__Task item__:
Copy verbatim the block of lines in the entries below whose first line contains "jsshell-linux-x86_64.zip (113, 334)" and whose last line contains "Parent Directory (88, 184)". Leave out all other lines.

__Source material__:
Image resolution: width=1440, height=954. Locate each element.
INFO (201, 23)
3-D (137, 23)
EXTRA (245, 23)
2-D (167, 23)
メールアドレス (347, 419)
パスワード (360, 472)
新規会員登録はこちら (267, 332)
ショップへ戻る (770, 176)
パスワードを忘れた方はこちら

==

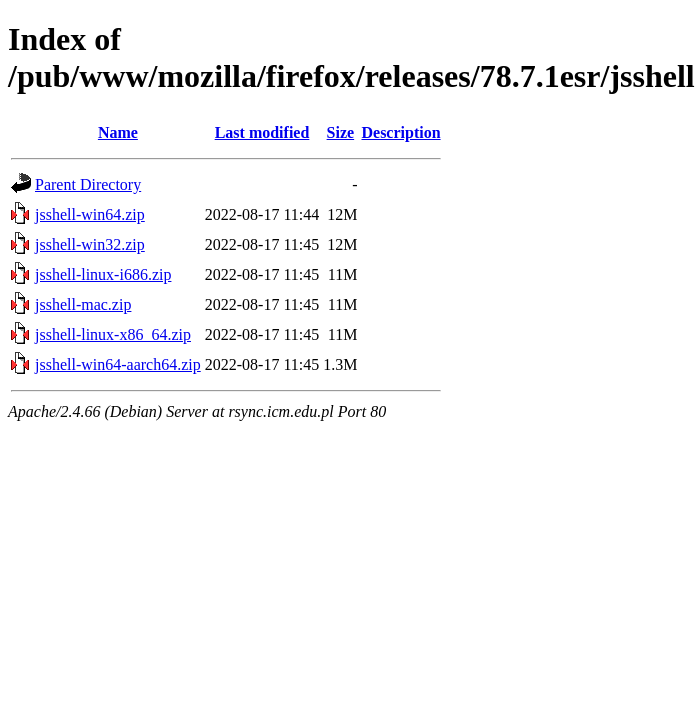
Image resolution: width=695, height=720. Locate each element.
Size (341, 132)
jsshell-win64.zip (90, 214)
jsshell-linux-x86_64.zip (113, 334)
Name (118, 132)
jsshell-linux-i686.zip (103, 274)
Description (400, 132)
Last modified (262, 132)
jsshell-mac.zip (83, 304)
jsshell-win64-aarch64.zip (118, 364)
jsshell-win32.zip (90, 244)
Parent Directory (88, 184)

__Task output__:
jsshell-linux-x86_64.zip (113, 334)
Name (118, 132)
jsshell-linux-i686.zip (103, 274)
Description (400, 132)
Last modified (262, 132)
jsshell-mac.zip (83, 304)
jsshell-win64-aarch64.zip (118, 364)
jsshell-win32.zip (90, 244)
Parent Directory (88, 184)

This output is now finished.